Riverwoods law office addresses Medicaid reform
Long Grove resident Steven Peck's Riverwoods law office specializies in safeguarding clients' assets in light of new and revamped legislation. | Brian O'Mahoney~for Sun-Times Media
Updated: October 9, 2012 8:56AM
RIVERWOODS — New Medicaid regulations have some Illinois residents worried, but local attorney Steven Peck said he’s focused on helping residents through the unknown.
Peck, who specializes in estate and tax planning out of his Riverwoods firm, is still wondering what members of the state legislature were thinking when they restructured the health program to cut costs earlier this year.
“I’m still trying to figure it out,” he said of the new Medicaid laws.
“I don’t know what the answer is to make (Medicaid) affordable but we have people that we need to take care of.”
Advising clients — particularly local seniors — on safeguarding their assets in light of new and revamped legislation is a constant challenge for Peck, especially when rules change from year to year.
Yet looking ahead is what Peck said his practice is all about.
He assists people of varying incomes in all aspects of estate planning, including wills and trusts, wealth transfer planning, asset protection, and long-term care planning.
While the Long Grove resident primarily works out of his Riverwoods office, Peck also is licensed in Massachusetts (his home state), New York (where he held his first job), and Florida (where many clients have retired).
Peck worked his way through law school at Boston College as an insurance agent.
“Because of that background, I’m always yelling at clients ‘you need life insurance,’” he said.
He initially moved to the Chicago area from the East Coast to do real estate work. Yet the recession of the early 1990s thwarted his plans and by 1995 he opened a solo law practice.
A people person, Peck said he prefers talking with and assisting clients to litigating in a courtroom.
“This is an enjoyable field of law because I’m always helping people,” Peck said.
He said several components of the revised Medicaid program make it important for families to begin planning now for aging adults.
The law’s most significant change, Peck said, was making the look-back period on asset transfers five years from three.
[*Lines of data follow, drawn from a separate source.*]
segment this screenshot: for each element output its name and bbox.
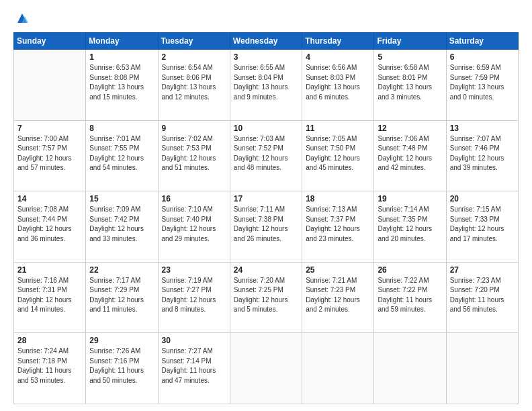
calendar-cell: 30Sunrise: 7:27 AM Sunset: 7:14 PM Dayli… [158,333,230,404]
day-info: Sunrise: 7:23 AM Sunset: 7:20 PM Dayligh… [450,276,515,315]
calendar-cell: 20Sunrise: 7:15 AM Sunset: 7:33 PM Dayli… [446,191,518,263]
calendar-cell: 1Sunrise: 6:53 AM Sunset: 8:08 PM Daylig… [86,50,158,121]
calendar-cell: 28Sunrise: 7:24 AM Sunset: 7:18 PM Dayli… [14,333,86,404]
header-tuesday: Tuesday [158,33,230,50]
calendar-cell: 13Sunrise: 7:07 AM Sunset: 7:46 PM Dayli… [446,120,518,191]
day-info: Sunrise: 7:24 AM Sunset: 7:18 PM Dayligh… [17,347,82,385]
calendar-cell: 17Sunrise: 7:11 AM Sunset: 7:38 PM Dayli… [230,191,302,263]
day-number: 7 [17,124,82,133]
day-info: Sunrise: 7:10 AM Sunset: 7:40 PM Dayligh… [162,205,226,244]
day-info: Sunrise: 7:15 AM Sunset: 7:33 PM Dayligh… [450,205,515,244]
calendar-cell: 27Sunrise: 7:23 AM Sunset: 7:20 PM Dayli… [446,262,518,333]
day-info: Sunrise: 7:22 AM Sunset: 7:22 PM Dayligh… [378,276,442,315]
calendar-cell: 4Sunrise: 6:56 AM Sunset: 8:03 PM Daylig… [302,50,374,121]
calendar-cell: 10Sunrise: 7:03 AM Sunset: 7:52 PM Dayli… [230,120,302,191]
day-info: Sunrise: 7:09 AM Sunset: 7:42 PM Dayligh… [89,205,154,244]
day-info: Sunrise: 7:11 AM Sunset: 7:38 PM Dayligh… [234,205,298,244]
day-number: 20 [450,194,515,203]
header-wednesday: Wednesday [230,33,302,50]
header-thursday: Thursday [302,33,374,50]
day-info: Sunrise: 7:01 AM Sunset: 7:55 PM Dayligh… [89,134,154,173]
calendar-cell: 22Sunrise: 7:17 AM Sunset: 7:29 PM Dayli… [86,262,158,333]
day-number: 25 [306,265,370,275]
calendar-cell: 3Sunrise: 6:55 AM Sunset: 8:04 PM Daylig… [230,50,302,121]
day-number: 14 [17,194,82,203]
calendar-cell [446,333,518,404]
day-number: 4 [306,52,370,62]
day-number: 23 [162,265,226,275]
day-number: 15 [89,194,154,203]
day-number: 22 [89,265,154,275]
day-number: 10 [234,124,298,133]
day-number: 21 [17,265,82,275]
day-number: 24 [234,265,298,275]
calendar-cell: 12Sunrise: 7:06 AM Sunset: 7:48 PM Dayli… [374,120,446,191]
day-info: Sunrise: 7:05 AM Sunset: 7:50 PM Dayligh… [306,134,370,173]
day-number: 1 [89,52,154,62]
calendar-cell: 14Sunrise: 7:08 AM Sunset: 7:44 PM Dayli… [14,191,86,263]
day-info: Sunrise: 6:56 AM Sunset: 8:03 PM Dayligh… [306,63,370,102]
calendar-table: Sunday Monday Tuesday Wednesday Thursday… [13,32,519,404]
day-info: Sunrise: 7:20 AM Sunset: 7:25 PM Dayligh… [234,276,298,315]
calendar-cell: 21Sunrise: 7:16 AM Sunset: 7:31 PM Dayli… [14,262,86,333]
day-info: Sunrise: 6:59 AM Sunset: 7:59 PM Dayligh… [450,63,515,102]
day-info: Sunrise: 7:19 AM Sunset: 7:27 PM Dayligh… [162,276,226,315]
calendar-cell: 7Sunrise: 7:00 AM Sunset: 7:57 PM Daylig… [14,120,86,191]
day-info: Sunrise: 7:07 AM Sunset: 7:46 PM Dayligh… [450,134,515,173]
day-info: Sunrise: 7:00 AM Sunset: 7:57 PM Dayligh… [17,134,82,173]
day-number: 3 [234,52,298,62]
calendar-cell: 26Sunrise: 7:22 AM Sunset: 7:22 PM Dayli… [374,262,446,333]
calendar-cell: 15Sunrise: 7:09 AM Sunset: 7:42 PM Dayli… [86,191,158,263]
calendar-cell: 6Sunrise: 6:59 AM Sunset: 7:59 PM Daylig… [446,50,518,121]
day-info: Sunrise: 6:54 AM Sunset: 8:06 PM Dayligh… [162,63,226,102]
calendar-cell: 2Sunrise: 6:54 AM Sunset: 8:06 PM Daylig… [158,50,230,121]
calendar-cell: 24Sunrise: 7:20 AM Sunset: 7:25 PM Dayli… [230,262,302,333]
day-info: Sunrise: 6:58 AM Sunset: 8:01 PM Dayligh… [378,63,442,102]
calendar-cell: 29Sunrise: 7:26 AM Sunset: 7:16 PM Dayli… [86,333,158,404]
calendar-header-row: Sunday Monday Tuesday Wednesday Thursday… [14,33,519,50]
day-number: 11 [306,124,370,133]
calendar-cell: 11Sunrise: 7:05 AM Sunset: 7:50 PM Dayli… [302,120,374,191]
day-number: 9 [162,124,226,133]
day-info: Sunrise: 6:55 AM Sunset: 8:04 PM Dayligh… [234,63,298,102]
calendar-cell [230,333,302,404]
day-number: 27 [450,265,515,275]
calendar-cell [14,50,86,121]
day-info: Sunrise: 7:21 AM Sunset: 7:23 PM Dayligh… [306,276,370,315]
calendar-cell: 19Sunrise: 7:14 AM Sunset: 7:35 PM Dayli… [374,191,446,263]
day-number: 19 [378,194,442,203]
calendar-cell [374,333,446,404]
day-info: Sunrise: 7:06 AM Sunset: 7:48 PM Dayligh… [378,134,442,173]
day-number: 16 [162,194,226,203]
day-number: 18 [306,194,370,203]
day-info: Sunrise: 7:26 AM Sunset: 7:16 PM Dayligh… [89,347,154,385]
day-info: Sunrise: 7:16 AM Sunset: 7:31 PM Dayligh… [17,276,82,315]
header-sunday: Sunday [14,33,86,50]
day-number: 2 [162,52,226,62]
day-number: 6 [450,52,515,62]
calendar-cell: 8Sunrise: 7:01 AM Sunset: 7:55 PM Daylig… [86,120,158,191]
day-info: Sunrise: 7:03 AM Sunset: 7:52 PM Dayligh… [234,134,298,173]
day-number: 13 [450,124,515,133]
day-number: 8 [89,124,154,133]
day-number: 17 [234,194,298,203]
day-info: Sunrise: 7:27 AM Sunset: 7:14 PM Dayligh… [162,347,226,385]
calendar-cell: 23Sunrise: 7:19 AM Sunset: 7:27 PM Dayli… [158,262,230,333]
calendar-cell [302,333,374,404]
header-friday: Friday [374,33,446,50]
day-info: Sunrise: 6:53 AM Sunset: 8:08 PM Dayligh… [89,63,154,102]
logo [13,12,30,26]
day-info: Sunrise: 7:13 AM Sunset: 7:37 PM Dayligh… [306,205,370,244]
header [13,12,519,26]
header-monday: Monday [86,33,158,50]
day-info: Sunrise: 7:14 AM Sunset: 7:35 PM Dayligh… [378,205,442,244]
calendar-cell: 16Sunrise: 7:10 AM Sunset: 7:40 PM Dayli… [158,191,230,263]
day-number: 28 [17,336,82,345]
calendar-cell: 9Sunrise: 7:02 AM Sunset: 7:53 PM Daylig… [158,120,230,191]
day-info: Sunrise: 7:02 AM Sunset: 7:53 PM Dayligh… [162,134,226,173]
day-info: Sunrise: 7:08 AM Sunset: 7:44 PM Dayligh… [17,205,82,244]
day-number: 5 [378,52,442,62]
calendar-cell: 18Sunrise: 7:13 AM Sunset: 7:37 PM Dayli… [302,191,374,263]
header-saturday: Saturday [446,33,518,50]
day-number: 30 [162,336,226,345]
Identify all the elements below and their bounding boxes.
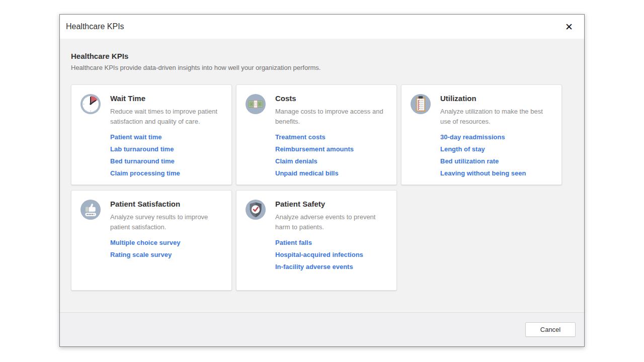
link-lab-turnaround-time[interactable]: Lab turnaround time [110, 145, 223, 153]
link-unpaid-medical-bills[interactable]: Unpaid medical bills [275, 169, 388, 177]
link-claim-processing-time[interactable]: Claim processing time [110, 169, 223, 177]
card-description: Analyze utilization to make the best use… [440, 107, 553, 127]
link-bed-utilization-rate[interactable]: Bed utilization rate [440, 157, 553, 165]
card-title: Wait Time [110, 94, 223, 103]
link-bed-turnaround-time[interactable]: Bed turnaround time [110, 157, 223, 165]
clock-icon [79, 93, 102, 115]
kpi-card-utilization: Utilization Analyze utilization to make … [401, 84, 562, 185]
link-30-day-readmissions[interactable]: 30-day readmissions [440, 133, 553, 141]
kpi-card-patient-satisfaction: Patient Satisfaction Analyze survey resu… [71, 190, 232, 291]
dialog-title: Healthcare KPIs [66, 22, 124, 31]
card-title: Patient Safety [275, 200, 388, 208]
dialog-footer: Cancel [60, 312, 584, 346]
link-rating-scale-survey[interactable]: Rating scale survey [110, 251, 223, 258]
card-description: Manage costs to improve access and benef… [275, 107, 388, 127]
dialog-body: Healthcare KPIs Healthcare KPIs provide … [60, 39, 584, 312]
link-hospital-acquired-infections[interactable]: Hospital-acquired infections [275, 251, 388, 258]
link-length-of-stay[interactable]: Length of stay [440, 145, 553, 153]
page-subtitle: Healthcare KPIs provide data-driven insi… [71, 64, 573, 71]
kpi-card-grid: Wait Time Reduce wait times to improve p… [71, 84, 573, 291]
link-leaving-without-being-seen[interactable]: Leaving without being seen [440, 169, 553, 177]
kpi-card-costs: Costs Manage costs to improve access and… [236, 84, 397, 185]
link-treatment-costs[interactable]: Treatment costs [275, 133, 388, 141]
card-title: Utilization [440, 94, 553, 103]
link-patient-falls[interactable]: Patient falls [275, 239, 388, 246]
card-title: Costs [275, 94, 388, 103]
page-title: Healthcare KPIs [71, 52, 573, 60]
cancel-button[interactable]: Cancel [525, 322, 576, 337]
kpi-card-wait-time: Wait Time Reduce wait times to improve p… [71, 84, 232, 185]
card-title: Patient Satisfaction [110, 200, 223, 208]
dialog-header: Healthcare KPIs ✕ [60, 15, 584, 39]
card-description: Analyze survey results to improve patien… [110, 212, 223, 232]
healthcare-kpis-dialog: Healthcare KPIs ✕ Healthcare KPIs Health… [59, 14, 585, 347]
thumbs-up-icon [79, 199, 102, 221]
link-in-facility-adverse-events[interactable]: In-facility adverse events [275, 263, 388, 270]
kpi-card-patient-safety: Patient Safety Analyze adverse events to… [236, 190, 397, 291]
link-multiple-choice-survey[interactable]: Multiple choice survey [110, 239, 223, 246]
link-reimbursement-amounts[interactable]: Reimbursement amounts [275, 145, 388, 153]
link-claim-denials[interactable]: Claim denials [275, 157, 388, 165]
card-description: Analyze adverse events to prevent harm t… [275, 212, 388, 232]
card-description: Reduce wait times to improve patient sat… [110, 107, 223, 127]
shield-check-icon [245, 199, 267, 221]
money-icon [245, 93, 267, 115]
clipboard-checklist-icon [410, 93, 432, 115]
link-patient-wait-time[interactable]: Patient wait time [110, 133, 223, 141]
close-icon[interactable]: ✕ [562, 20, 576, 34]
In order to use Medicaid to cover the cost of long-term nursing care, an individual has to meet certain income requirements. Giving away all one’s assets seems like an easy way to meet the threshold, however, the government places restrictions on those transfers.
The new regulations imposed a five-year waiting period to applying for the program.
Peck said the elimination of the ability to employ spousal refusal would also affect families. Previously a person could declare he or she would not pay for a spouse’s medical expenses. In effect, the spouse in need could rely on Medicaid.
Now that spousal income is counted, “what you’ll see is a spike in 85-year-old divorces,” he said.
Peck said his goal is to advise clients on how to work within the restrictions to provide for themselves and their families.
Setting up trusts and having advanced directives in place give families peace of mind, he said.
This helps ensure seniors can maintain both their physical well-being and financial health, he added.
“It’s not an either or,” Peck said. “You can be able to live decently and protect your assets.”